Ces deux termes, traduction et politique, dissymétriques par leur trajectoire dans l’histoire de la pensée, sont appelés à se rejoindre dans une référence commune à la catégorie d’altérité. Dans l’essai qui suit, il s’agira d’élucider les rapports qui s’établissent entre la politique et la traduction en termes d’altérité travaillant sur l’identité et l’unité afin d’interroger la possibilité d’une politique de traduction.

Aujourd’hui, la notion de traduction dépasse largement le domaine de la traduction linguistique prise soit comme traduction d'une langue à l'autre soit comme traduction à l’intérieur d'une même langue, donc comme travail sur soi de la même langue. Comme expérience d'une altérité radicale et irréductible, comme une rencontre de l'Autre, de l'étranger, la notion de traduction est bien évidemment un moyen convenable pour repenser les problèmes qui tourmentent la pensée philosophique et politique contemporaine. C’est qu’elle permet de penser un nouveau rapport à l'universel, les impasses des constructions des identités, les demandes de reconnaissance de l'Autre et les revendications identitaires, le rapport difficile entre l'Autre et le Même, entre l'exclusion et l'inclusion, etc.

Ici, deux remarques s’imposent. Premièrement, il faut se démarquer de l’alternative traduisible versus intraduisible évoquée par Ricœur dans son livre Sur la traduction : ou bien la diversité des langues est radicale, et alors la traduction est impossible en droit, ou bien la traduction est un fait, et il faut en établir la possibilité de droit par une enquête sur l’origine ou par une reconstruction des conditions a priori du fait constaté.

Deuxièmement, il faut se démarquer également de l’idée reçue selon laquelle tout est traduisible. Traduire, dans cette perspective, c’est « dire la même chose autrement ». Or, c’est bien là l’intérêt de la traduction : l’autrement de ce même, ou encore, la même chose tout en étant différente. Qu’est-ce qui donc ce même qui change et reste le même, plus il change ? Et comment savoir si la « chose », ce dont parlent, par exemple, Spinoza, Shakespeare ou Freud, passe d’une langue à l’autre – et cela malgré les difficultés à traduire leurs mots ?

La solution proposée par Ricœur est d’abandonner l’alternative paralysante – traductibilité contre intraductibilité – pour partir du fait que, tout en étant, à la limite, incompréhensible, la traduction est effectivement praticable. La traduction reste donc une opération risquée, puisqu’elle ne peut viser qu’à une équivalence présumée, une équivalence sans identité, une équivalence, toujours à l’épreuve de l’étranger, pour reprendre le titre du livre d’Antoine Berman.
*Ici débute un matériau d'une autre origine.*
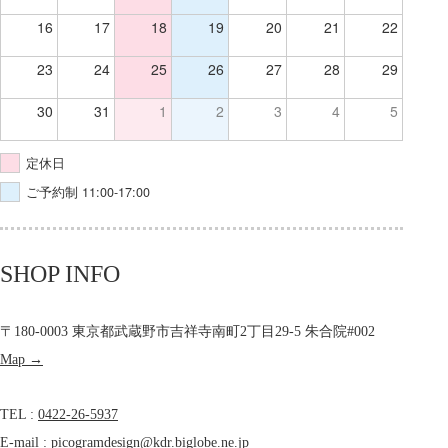
16
17
18
19
20
21
22
23
24
25
26
27
28
29
30
31
1
2
3
4
5
定休日
ご予約制 11:00-17:00
SHOP INFO
〒180-0003 東京都武蔵野市吉祥寺南町2丁目29-5 朱合院#002
Map →
TEL :
0422-26-5937
E-mail :
picogramdesign@kdr.biglobe.ne.jp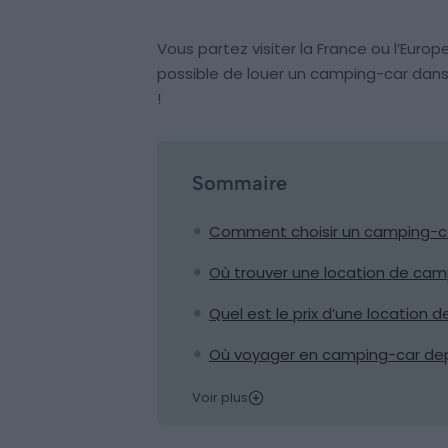
Vous partez visiter la France ou l’Euro
possible de louer un camping-car dans
!
Sommaire
Comment choisir un camping-ca
Où trouver une location de cam
Quel est le prix d’une location 
Où voyager en camping-car dep
Voir plus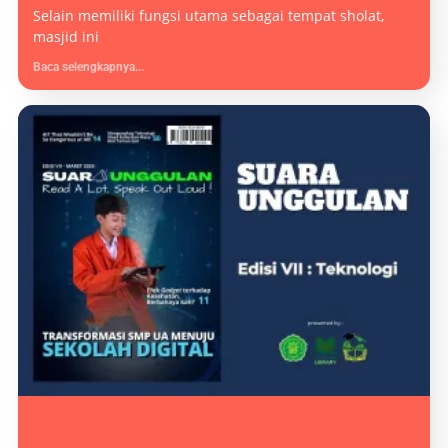
Selain memiliki fungsi utama sebagai tempat sholat,
masjid ini
Baca selengkapnya...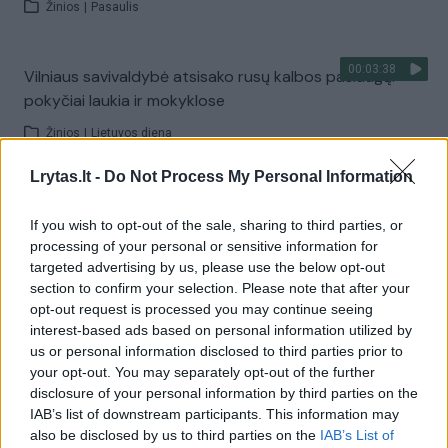
Žinios
|
Pasaulis
00:03:38
Vilniaus savivaldybė atsisako rusų kalbos paslaugų:
pokyčiai laukia ir mokyklose
Žinios
|
Lietuvos diena
Lrytas.lt -
Do Not Process My Personal Information
Visi įrašai
If you wish to opt-out of the sale, sharing to third parties, or
processing of your personal or sensitive information for
targeted advertising by us, please use the below opt-out
Žiūrimiausi įrašai
section to confirm your selection. Please note that after your
opt-out request is processed you may continue seeing
interest-based ads based on personal information utilized by
us or personal information disclosed to third parties prior to
00:00:30
Vaizdai iš tragiškos avarijos Vilniaus r.: dviejų moterų ir
your opt-out. You may separately opt-out of the further
vaiko gyvybių išgelbėti nepavyko
disclosure of your personal information by third parties on the
IAB’s list of downstream participants. This information may
Žinios
|
Lietuvos diena
also be disclosed by us to third parties on the
IAB’s List of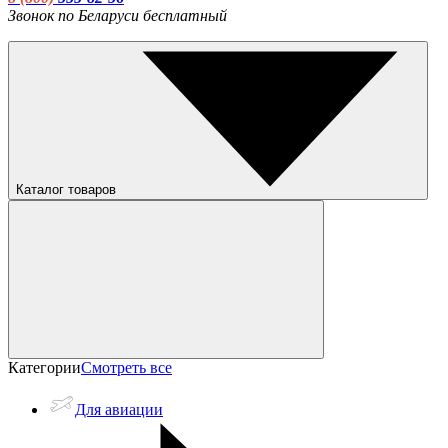
Звонок по Беларуси бесплатный
Каталог товаров
Категории
Смотреть все
Для авиации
Or, si traduire a bien affaire à des langues différentes, ce qui est mis en œuvre à l’intérieur d’une même langue, c’est un travail de l’altérité sur l’identité. Dans cette perspective, traduire est ce qu’on pourrait appeler un « décentrement ». Car, le « parler une langue étrangère » se déplace, « l’étranger » ne vient plus de la langue de l’autre, mais de son étrange à soi : ma langue/étrange/erre.
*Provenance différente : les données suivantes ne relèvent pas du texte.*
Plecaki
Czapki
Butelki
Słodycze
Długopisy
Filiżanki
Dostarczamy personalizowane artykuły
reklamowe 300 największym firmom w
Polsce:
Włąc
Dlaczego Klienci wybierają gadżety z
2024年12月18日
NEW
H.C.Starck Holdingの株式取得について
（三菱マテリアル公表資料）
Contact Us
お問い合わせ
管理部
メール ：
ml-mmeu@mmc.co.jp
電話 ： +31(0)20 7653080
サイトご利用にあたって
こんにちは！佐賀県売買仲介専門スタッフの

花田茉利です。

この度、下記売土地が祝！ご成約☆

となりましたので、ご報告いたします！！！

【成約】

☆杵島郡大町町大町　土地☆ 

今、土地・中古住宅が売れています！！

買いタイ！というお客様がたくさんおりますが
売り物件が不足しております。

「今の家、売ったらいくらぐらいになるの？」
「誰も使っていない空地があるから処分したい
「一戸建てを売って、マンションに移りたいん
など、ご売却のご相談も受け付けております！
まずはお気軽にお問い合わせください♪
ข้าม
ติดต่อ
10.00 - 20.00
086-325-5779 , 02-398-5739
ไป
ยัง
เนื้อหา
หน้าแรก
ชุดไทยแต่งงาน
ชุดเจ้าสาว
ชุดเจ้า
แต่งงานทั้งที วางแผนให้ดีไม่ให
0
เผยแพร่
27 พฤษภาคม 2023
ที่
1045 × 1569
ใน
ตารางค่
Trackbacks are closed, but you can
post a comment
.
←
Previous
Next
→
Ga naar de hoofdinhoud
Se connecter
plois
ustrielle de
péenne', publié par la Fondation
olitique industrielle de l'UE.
A suivre Ricœur, le travail de la traduction consisterait en l’acceptation de la différence indépassable du propre et de l’étranger. Et c’est la psychanalyse qui nous conduit, selon Ricœur, à ce qu’il appelle « hospitalité langagière » où il s’agit – sans espoir de combler l’écart entre le propre et l’étranger – de recevoir chez soi, dans sa propre langue, la parole de l’étranger.
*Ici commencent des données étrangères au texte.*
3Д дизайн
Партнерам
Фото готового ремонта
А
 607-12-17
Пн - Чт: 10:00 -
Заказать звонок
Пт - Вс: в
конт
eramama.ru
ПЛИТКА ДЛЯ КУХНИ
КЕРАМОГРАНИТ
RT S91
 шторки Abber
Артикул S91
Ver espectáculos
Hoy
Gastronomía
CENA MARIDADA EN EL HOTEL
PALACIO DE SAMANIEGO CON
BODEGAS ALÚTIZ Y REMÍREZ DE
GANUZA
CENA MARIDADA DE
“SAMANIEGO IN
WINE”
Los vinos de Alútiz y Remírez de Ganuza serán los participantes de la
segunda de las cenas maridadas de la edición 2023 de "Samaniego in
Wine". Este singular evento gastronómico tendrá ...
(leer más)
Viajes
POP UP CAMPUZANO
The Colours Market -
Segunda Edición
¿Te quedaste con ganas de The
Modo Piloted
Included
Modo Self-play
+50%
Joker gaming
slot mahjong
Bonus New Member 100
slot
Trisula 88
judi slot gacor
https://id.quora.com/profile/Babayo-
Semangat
Or si la perspective de la psychanalyse s’impose à toute réflexion sur la traduction, c’est précisément dans la mesure où son expérience est celle d’une limite de toute traduction.

Dès les débuts de la psychanalyse, la question de la traduction se pose, parce que, d’une certaine manière, traduire, dans la perspective de la psychanalyse, c’est traduire ce que les mots ne disent pas, mais ce qu’ils font. Comme un certain mode de traduire la psychanalyse récupère ce qui ne fonctionne pas dans la traduction : le petit reste qui ne passe pas, le savoir inconscient, un savoir sans dimension sociale parce qu’il n’est pas partageable.

En effet, on ne traduit pas en psychanalyse comme on traduit en philosophie. Ce qu’on appelle une bonne traduction en philosophie, opère de langue à langue. Elle s’appuie sur la grammaire et sur les dictionnaires. Elle est censée exclure l’équivoque. C’est pourquoi les philosophes ne sont pas gênés de lire Spinoza en français, en allemand, en anglais ou en slovène, alors qu’il écrivait en latin.

 Or en se réglant sur la grammaire des phrases, on risque de perdre, dans ce passage d’une grammaire à l’autre, tout ce qu’il y a de l’allusif ou de l’équivoque où le désir inconscient fait signe. On sait que Freud considérait que la meilleure solution pour traduire un livre comme la Traumdeutung serait d’écrire un autre livre sur l’interprétation des rêves avec des situations et des exemples nouveaux qui conviennent à une autre langue que l’allemand !

Il est donc primordial de bien situer la logique qui commande la traduction en philosophie et en psychanalyse. Ainsi, selon Aristote, avec quelqu’un qui soutient une chose et son contraire, il faut refuser de continuer à parler. Or, c’est précisément l’offre de la psychanalyse : soutenir par son écoute la parole de quelqu’un qui dit tout et son contraire.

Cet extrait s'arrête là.